*** Opening of Provided data ***

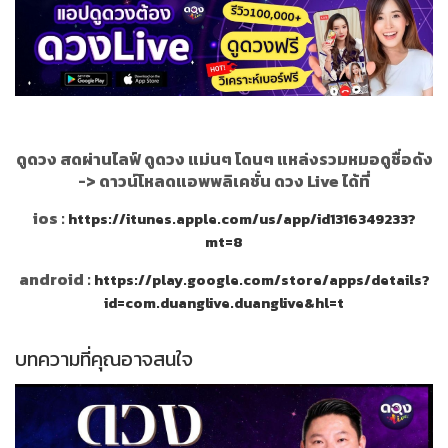
ดูดวง สดผ่านไลฟ์ ดูดวง แม่นๆ โดนๆ แหล่งรวมหมอดูชื่อดัง
->
ดาวน์โหลดแอพพลิเคชั่น ดวง Live ได้ที่
ios :
https://itunes.apple.com/us/app/id1316349233?
mt=8
android :
https://play.google.com/store/apps/details?
id=com.duanglive.duanglive&hl=t
บทความที่คุณอาจสนใจ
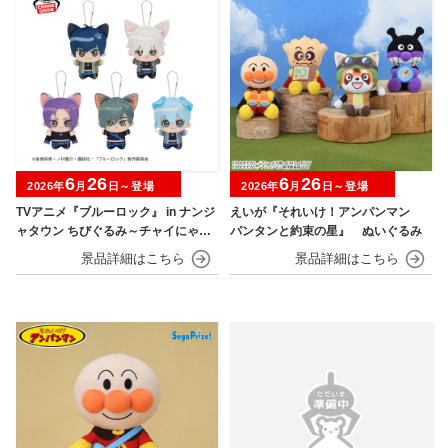
6
26
6
26
2026年
月
日～登場
2026年
月
日～登場
TVアニメ『ブルーロック』 in ナンジ
えいが『それいけ！アンパンマン
ャタウン ちびぐるみ～チャイにゃFe
パンタンと約束の星』 ぬいぐるみ
s～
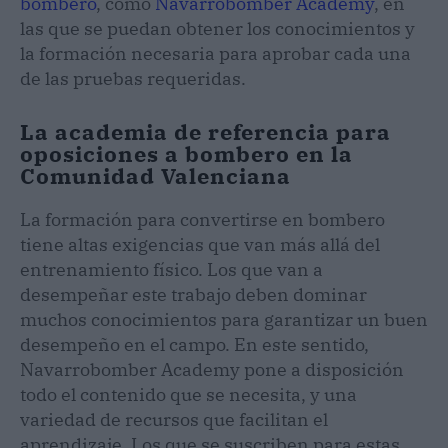
bombero
, como
Navarrobomber Academy
, en
las que se puedan obtener los conocimientos y
la formación necesaria para aprobar cada una
de las pruebas requeridas.
La academia de referencia para
oposiciones a bombero en la
Comunidad Valenciana
La formación para convertirse en bombero
tiene altas exigencias que van más allá del
entrenamiento físico. Los que van a
desempeñar este trabajo deben dominar
muchos conocimientos para garantizar un buen
desempeño en el campo. En este sentido,
Navarrobomber Academy pone a disposición
todo el contenido que se necesita, y una
variedad de recursos que facilitan el
aprendizaje. Los que se suscriben para estas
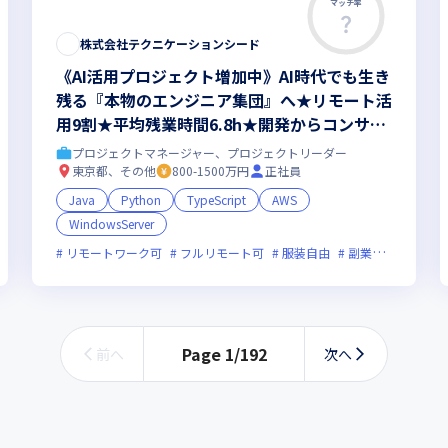
マッチ率
株式会社テクニケーションシード
《AI活用プロジェクト増加中》AI時代でも生き
残る『本物のエンジニア集団』へ★リモート活
用9割★平均残業時間6.8h★開発からコンサル
領域まで、一気通貫でキャリアを作りたいあな
プロジェクトマネージャー、プロジェクトリーダー
たにオススメの環境です！
東京都、その他
800-1500万円
正社員
Java
Python
TypeScript
AWS
WindowsServer
装自由
副業可
オンライン選考可
フレックス制度あり
新規立ち上げ
リモートワーク可
フルリモート可
服装自由
副業可
オンラ
Page
1
/
192
前へ
次へ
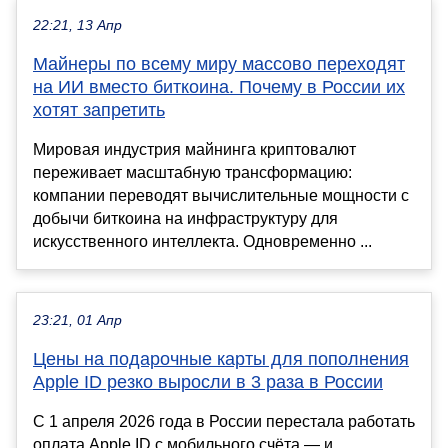
22:21, 13 Апр
Майнеры по всему миру массово переходят
на ИИ вместо биткоина. Почему в России их
хотят запретить
Мировая индустрия майнинга криптовалют
переживает масштабную трансформацию:
компании переводят вычислительные мощности с
добычи биткоина на инфраструктуру для
искусственного интеллекта. Одновременно ...
23:21, 01 Апр
Цены на подарочные карты для пополнения
Apple ID резко выросли в 3 раза в России
С 1 апреля 2026 года в России перестала работать
оплата Apple ID с мобильного счёта — и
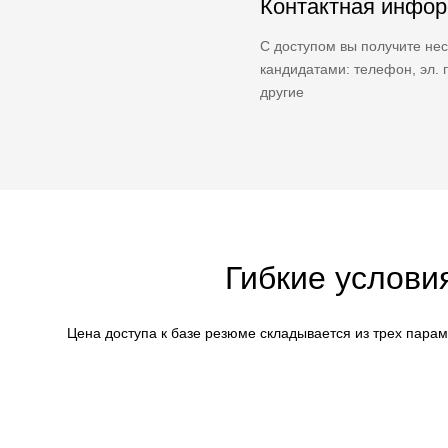
Контактная инфо
С доступом вы получите нес
кандидатами: телефон, эл. п
другие
Гибкие услови
Цена доступа к базе резюме складывается из трех пара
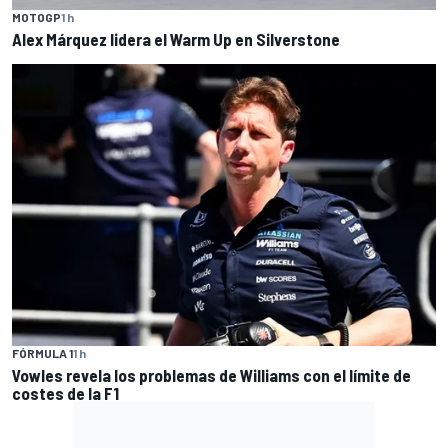
MOTOGP
1 h
Alex Márquez lidera el Warm Up en Silverstone
FÓRMULA 1
1 h
Vowles revela los problemas de Williams con el límite de
costes de la F1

*** Close of Provided data ***

Within the listing above, work out the number of lines that hold "https", and give that number alone.

→ **Solution below**
2